O rosto triste de “La Mimo” multiplicou-se em milhares de cronologias e posts nas redes sociais. Artista de rua, 36 anos, como muitos outros compatriotas chilenos manifestava-se contra as políticas governamentais que tinham tornado cada vez mais difícil sobreviver e se rebelavam contra os custos dos serviços públicos. Presa pelas forças policiais foi torturada, violada e enforcada.
Poucos dias depois, foi o rosto de Albertina Martinez Burgos que apareceu. Fotógrafa dos protestos, apareceu esfaqueada e com sinais de violência. Todo o seu material de trabalho desapareceu. As imagens que tinha conseguido captar eram altamente comprometedoras porque eram a prova da brutalidade e dos abusos da polícia.
As fotografias de La Mimi e de Albertina são as imagens mais recentes, as que ainda persistem na nossa memória. Na voragem da informação que diariamente consumimos, apagamos imagens, embotamos os sentidos, apagamos a memória, esquecemos, passamos à notícia seguinte. Ou não. Há que parar se queremos barrar o passo a este manto de esquecimento que os poderosos nos querem impôr. Como podemos deixar no silêncio e esquecimento aquelas/aqueles que são vítimas da perseguição do Estado, aquelas/aqueles que ousam lutar por uma vida decente, de liberdade, de igualdade, de justiça, de paz?

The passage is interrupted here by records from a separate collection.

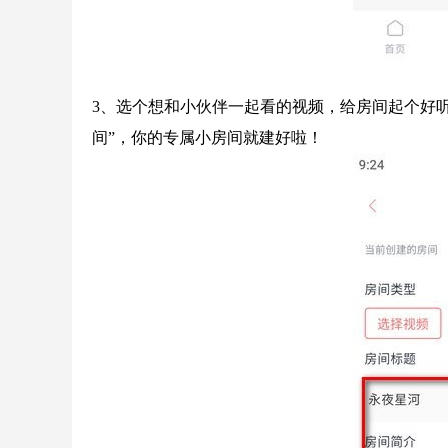
3、选个想和小伙伴一起看的视频，给房间起个好
间”，你的专属小房间就建好啦！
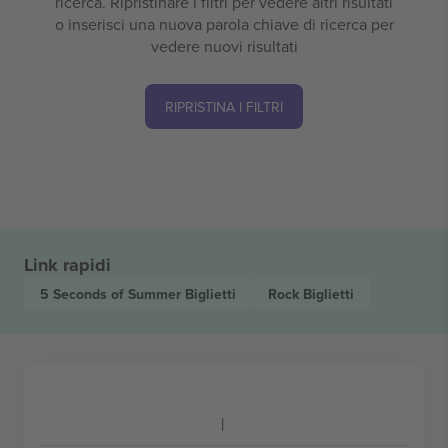
ricerca. Ripristinare i filtri per vedere altri risultati
o inserisci una nuova parola chiave di ricerca per
vedere nuovi risultati
RIPRISTINA I FILTRI
Link rapidi
5 Seconds of Summer
Biglietti
Rock
Biglietti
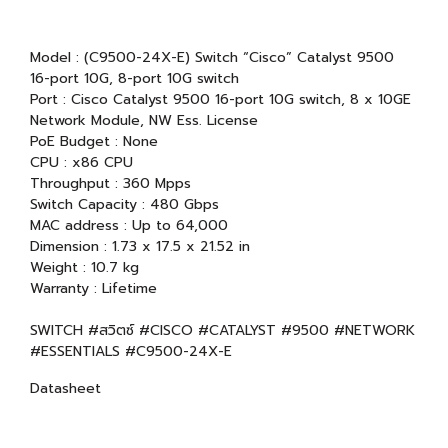
Model : (C9500-24X-E) Switch “Cisco” Catalyst 9500
16-port 10G, 8-port 10G switch
Port : Cisco Catalyst 9500 16-port 10G switch, 8 x 10GE
Network Module, NW Ess. License
PoE Budget : None
CPU : x86 CPU
Throughput : 360 Mpps
Switch Capacity : 480 Gbps
MAC address : Up to 64,000
Dimension : 1.73 x 17.5 x 21.52 in
Weight : 10.7 kg
Warranty : Lifetime
SWITCH #สวิตซ์ #CISCO #CATALYST #9500 #NETWORK
#ESSENTIALS #C9500-24X-E
Datasheet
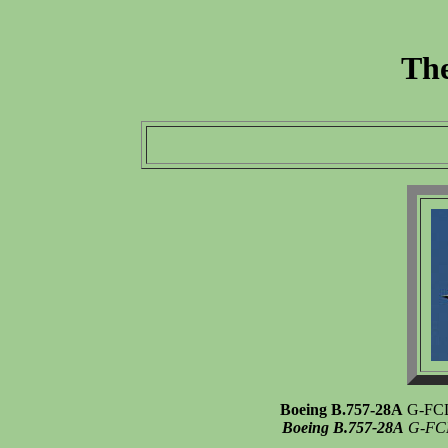
The
Boeing B.757-28A
G-FCLH
Boeing B.757-28A
G-FCLH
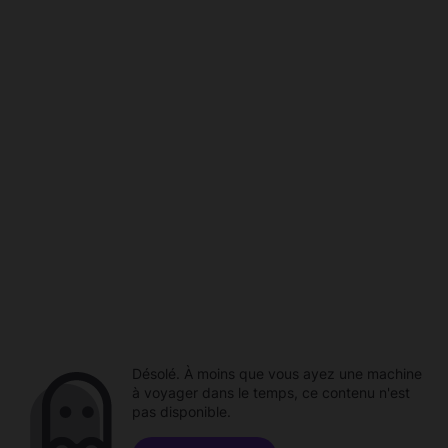
Désolé. À moins que vous ayez une machine
à voyager dans le temps, ce contenu n'est
pas disponible.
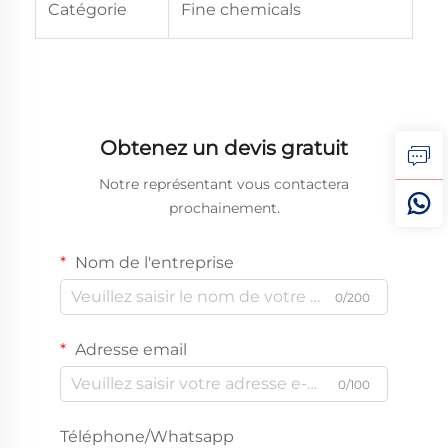
Catégorie
Fine chemicals
Obtenez un devis gratuit
Notre représentant vous contactera
prochainement.
Nom de l'entreprise
0/200
Adresse email
0/100
Téléphone/Whatsapp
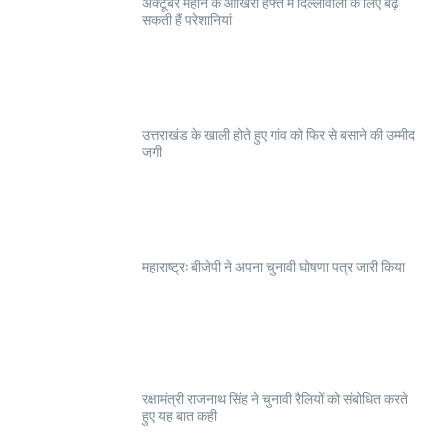
अक्टूबर महीने के आखिरी हफ्ते में दिल्लीवालों के लिए बढ़
सकती हैं परेशानियां
उत्तराखंड के खाली होते हुए गांव को फिर से बसाने की उम्मीद
जगी
महाराष्ट्र: बीजेपी ने अपना चुनावी घोषणा पत्र जारी किया
रक्षामंत्री राजनाथ सिंह ने चुनावी रैलियों को संबोधित करते
हुए यह बात कही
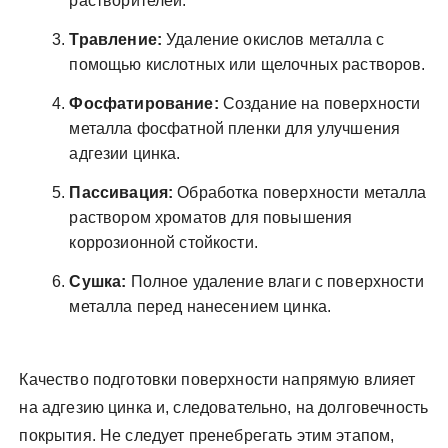
растворителей.
Травление:
Удаление окислов металла с
помощью кислотных или щелочных растворов.
Фосфатирование:
Создание на поверхности
металла фосфатной пленки для улучшения
адгезии цинка.
Пассивация:
Обработка поверхности металла
раствором хроматов для повышения
коррозионной стойкости.
Сушка:
Полное удаление влаги с поверхности
металла перед нанесением цинка.
Качество подготовки поверхности напрямую влияет
на адгезию цинка и, следовательно, на долговечность
покрытия. Не следует пренебрегать этим этапом,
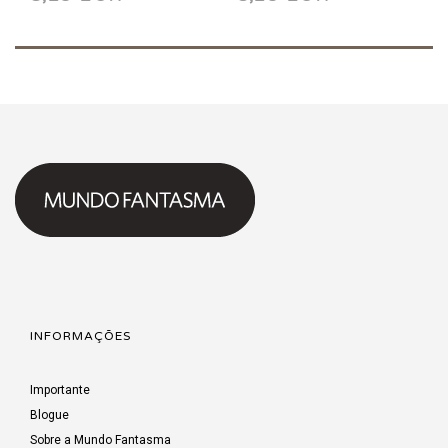
INFORMAÇÕES
Importante
Blogue
Sobre a Mundo Fantasma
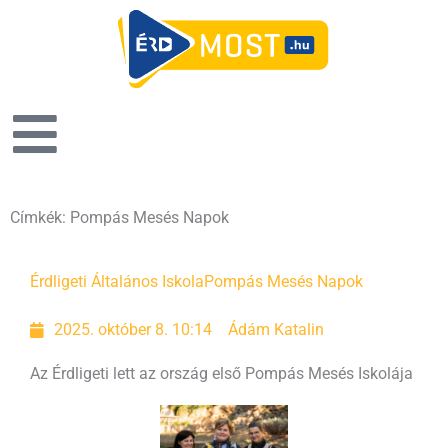
Címkék: Pompás Mesés Napok
Érdligeti Általános Iskola
Pompás Mesés Napok
2025. október 8. 10:14
Ádám Katalin
Az Érdligeti lett az ország első Pompás Mesés Iskolája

Começámos estes 16 dias de activismo lembrando as irmãs Mirabal mortas pelo ditador Trujillo em 1960, no dia 25 de Novembro: Pátria, Minerva e Maria Teresa. Quando as mulheres são incómodas ao poder, o poder trata de as apagar.
Quem esquece Marielle Franco assassinada a 14 de março do ano passado? Marielle assassinada com quatro tiros na cabeça. Quase dois anos depois, ainda não se sabe quem a matou… sabe-se que ela Marielle, como muitas outras Marielles, activistas em todo o mundo contra a injustiça e a desigualdade, contra a pobreza e a exclusão, que dedicaram as suas vidas a lutar por um mundo melhor, são o alvo do poder patriarcal, são o alvo das ditaduras que não toleram democracia, igualdade, justiça social. Marielle sintetizava essa energia transformadora e libertadora do seu povo das favelas, do povo explorado, excluído, discriminado. Orgulhosamente feminista, favelada, lésbica, política.
No dia 9 de Janeiro de 2013, três mulheres activistas curdas foram encontradas mortas, com ferimentos de balas no pescoço e no peito, no Centro de Informação do Curdistão em Paris. Sakine Cansiz, co-fundadora do Partido dos Trabalhadores do Curdistão (PKK), Fidan Dogan, membro do Congresso Nacional do Curdistão e Leyla Soylemez, uma jovem activista curda, foram mortas numa altura em que o governo turco teria de recomeçar as negociações de paz com o líder curdo Abudallah Ocalan.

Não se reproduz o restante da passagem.